Docs/patterns/root cause pattern/README

Root Cause Pattern

Pattern: Root Cause
Category: Post-Incident Learning & Prevention
Maturity: Stable v1.1 | Updated: 2026-07-16


Overview

The Root Cause Pattern prevents the failure mode where teams close incidents with symptom fixes and vague morals (“be more careful,” “improve monitoring”) and the same outage returns. Without a blameless timeline, a single systemic root cause, and owned prevention with due dates, RCAs become theater.

This pattern aligns with ../../08-ai-sdlc/prompts/root-cause-analysis.prompt.md: timeline → 5 Whys → contributing factors → detection gap → remediation with owners → measurable prevention.

When to Apply

Apply this pattern when:

  • A SEV1/SEV2 incident is mitigated (or SEV3 with recurrence risk)
  • A near-miss would have been SEV1 under slightly different timing
  • A hotfix/rollback restored service but the systemic condition remains
  • Leadership or customers require a written postmortem with actions

Do NOT apply this pattern to:

  • Active uncontained incidents (contain first via hotfix-pattern)
  • Blame sessions or HR investigations disguised as RCAs
  • Trivial SEV4 noise with no learning value (log and move on)
  • Speculative “what if” reviews without a concrete timeline and evidence

Problem

root-cause-pattern/problem.md

Statement: Post-incident writeups that list multiple “root causes,” name individuals negatively, or assign ownerless actions fail to change the system — recurrence is the measurable outcome.

Measurable symptom: Repeat incident class within two quarters, or >50% of RCA actions still open past due with no escalation.

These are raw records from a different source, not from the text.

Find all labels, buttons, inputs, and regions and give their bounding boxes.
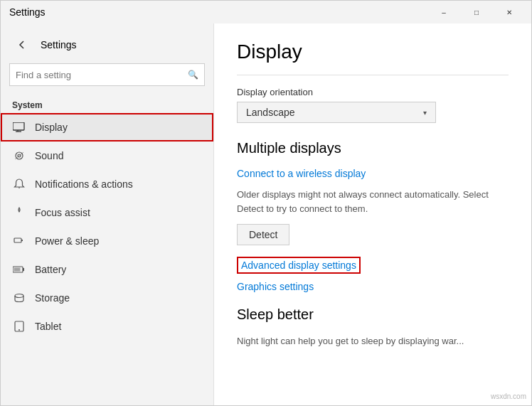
notifications-icon (12, 177, 26, 191)
info-text: Older displays might not always connect … (237, 188, 507, 215)
sidebar-item-notifications-label: Notifications & actions (35, 178, 133, 190)
maximize-button[interactable]: □ (460, 1, 493, 23)
orientation-dropdown[interactable]: Landscape ▾ (237, 102, 436, 123)
svg-rect-10 (23, 268, 24, 271)
sidebar-header: Settings (1, 23, 213, 60)
sidebar-item-power-label: Power & sleep (35, 235, 99, 247)
svg-rect-8 (21, 240, 23, 241)
orientation-value: Landscape (246, 107, 295, 118)
sidebar-item-focus-label: Focus assist (35, 207, 90, 218)
minimize-button[interactable]: – (427, 1, 460, 23)
orientation-label: Display orientation (237, 87, 509, 97)
search-input[interactable] (16, 70, 188, 80)
main-content: Display Display orientation Landscape ▾ … (214, 23, 531, 405)
connect-wireless-link[interactable]: Connect to a wireless display (237, 168, 366, 179)
sidebar-item-display-label: Display (35, 122, 68, 133)
tablet-icon (12, 319, 26, 333)
title-bar: Settings – □ ✕ (1, 1, 531, 23)
sidebar-app-title: Settings (41, 39, 77, 50)
sleep-section: Sleep better Night light can help you ge… (237, 306, 509, 348)
focus-icon (12, 205, 26, 220)
sleep-title: Sleep better (237, 306, 509, 323)
sidebar-item-storage[interactable]: Storage (1, 284, 213, 312)
title-bar-left: Settings (9, 6, 46, 18)
divider (237, 75, 509, 75)
power-icon (12, 234, 26, 248)
content-area: Settings 🔍 System Display (1, 23, 531, 405)
search-box[interactable]: 🔍 (9, 63, 205, 86)
svg-rect-11 (14, 268, 21, 272)
search-icon: 🔍 (188, 70, 198, 80)
multiple-displays-title: Multiple displays (237, 140, 509, 156)
sidebar-item-battery-label: Battery (35, 264, 66, 275)
sidebar-item-storage-label: Storage (35, 292, 70, 304)
graphics-settings-link[interactable]: Graphics settings (237, 281, 314, 292)
back-button[interactable] (12, 35, 32, 55)
title-bar-controls: – □ ✕ (427, 1, 526, 23)
dropdown-arrow-icon: ▾ (423, 109, 427, 117)
sleep-text: Night light can help you get to sleep by… (237, 334, 507, 348)
sidebar: Settings 🔍 System Display (1, 23, 214, 405)
sidebar-item-tablet[interactable]: Tablet (1, 312, 213, 341)
detect-button[interactable]: Detect (237, 224, 289, 245)
title-bar-title: Settings (9, 6, 46, 18)
settings-window: Settings – □ ✕ Settings 🔍 System (0, 0, 532, 406)
storage-icon (12, 291, 26, 305)
display-icon (12, 120, 26, 134)
close-button[interactable]: ✕ (493, 1, 526, 23)
sidebar-item-sound[interactable]: Sound (1, 141, 213, 170)
sidebar-item-display[interactable]: Display (1, 113, 213, 141)
advanced-display-link[interactable]: Advanced display settings (237, 257, 361, 274)
svg-rect-0 (13, 122, 24, 130)
sidebar-item-tablet-label: Tablet (35, 321, 61, 332)
back-icon (18, 41, 26, 49)
svg-point-14 (18, 329, 20, 331)
sidebar-item-focus[interactable]: Focus assist (1, 198, 213, 227)
sidebar-item-power[interactable]: Power & sleep (1, 227, 213, 255)
sidebar-item-battery[interactable]: Battery (1, 255, 213, 284)
sidebar-item-notifications[interactable]: Notifications & actions (1, 170, 213, 198)
sound-icon (12, 149, 26, 163)
section-label: System (1, 95, 213, 113)
watermark: wsxdn.com (491, 392, 526, 400)
svg-rect-7 (14, 238, 21, 242)
battery-icon (12, 262, 26, 277)
sidebar-item-sound-label: Sound (35, 150, 63, 161)
svg-point-12 (15, 294, 23, 298)
page-title: Display (237, 41, 509, 63)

Root cause: Organizations confuse triggers/symptoms with systemic conditions, and treat the RCA meeting as closure rather than as a commitment device for prevention.


Context Requirements

Before applying this pattern:

  • Incident mitigated or explicitly in monitoring with stable containment
  • Timeline raw materials available (alerts, deploys, flag flips, chat export)
  • Facilitator committed to blameless norms
  • Action owners will be in the room (or immediately reachable)

Workflow


Prompt

See prompt.md — full XML mirrored from the SDLC root-cause-analysis prompt with bindable template variables.


Agent Definition

name: RCA Analyst Agent
role: |
  You draft blameless RCAs with one root cause, 5 Whys, detection gaps, and
  owned actions. You do not assign personal blame. You do not accept vague
  monitoring actions.

Full YAML: agent.md


Subagents

Subagent Role When Invoked
Timeline Builder Chronology with sources Start
Five Whys Facilitator Drive to systemic cause After timeline
Detection Gap Analyst Why not caught earlier After root cause
Action Scrubber Reject ownerless/vague actions Before publish

Skills Required

  • Blameless facilitation skill
  • 5 Whys / fault-tree skill
  • Observability gap analysis skill
  • Corrective action tracking skill

Hooks

Executable checks in hooks.md: one root cause, 5 Whys present, owners+dates, no blame language patterns.


Checklist

See checklist.md.


Examples

See examples/example.md — inline RCA for checkout NPE with 5 Whys and concrete alert action.

Component File
Problem problem.md
Context context.md
Workflow workflow.md
Prompt prompt.md
Agent agent.md
Subagents subagents.md
Skills skills.md
Hooks hooks.md
Checklist checklist.md
Failures failures.md
Enterprise enterprise-notes.md

Common Failures

Failure 1: Many “root causes”

Symptom: RCA lists five root causes; nothing is systemic.
Cause: Stopped at triggers/contributing factors.
Recovery: Pick one systemic condition; demote others to contributing factors.

Failure 2: Vague prevention

Symptom: Action “improve monitoring” with no metric.
Cause: Meeting ended without specificity.
Recovery: Rewrite to named alert, threshold, and owner — see SDLC prompt examples.

Failure 3: Blame drift

Symptom: Writeup centers who erred.
Cause: Blameless norm not enforced.
Recovery: Rewrite to system conditions; facilitator restates norm.


Enterprise Notes

  • Accountability ≠ blame: owned actions with due dates are required; personal punishment is out of scope for this pattern.
  • Regulated post-incidents may need legal review before external sharing — publish internal first.
  • No certification claims from completing an RCA template.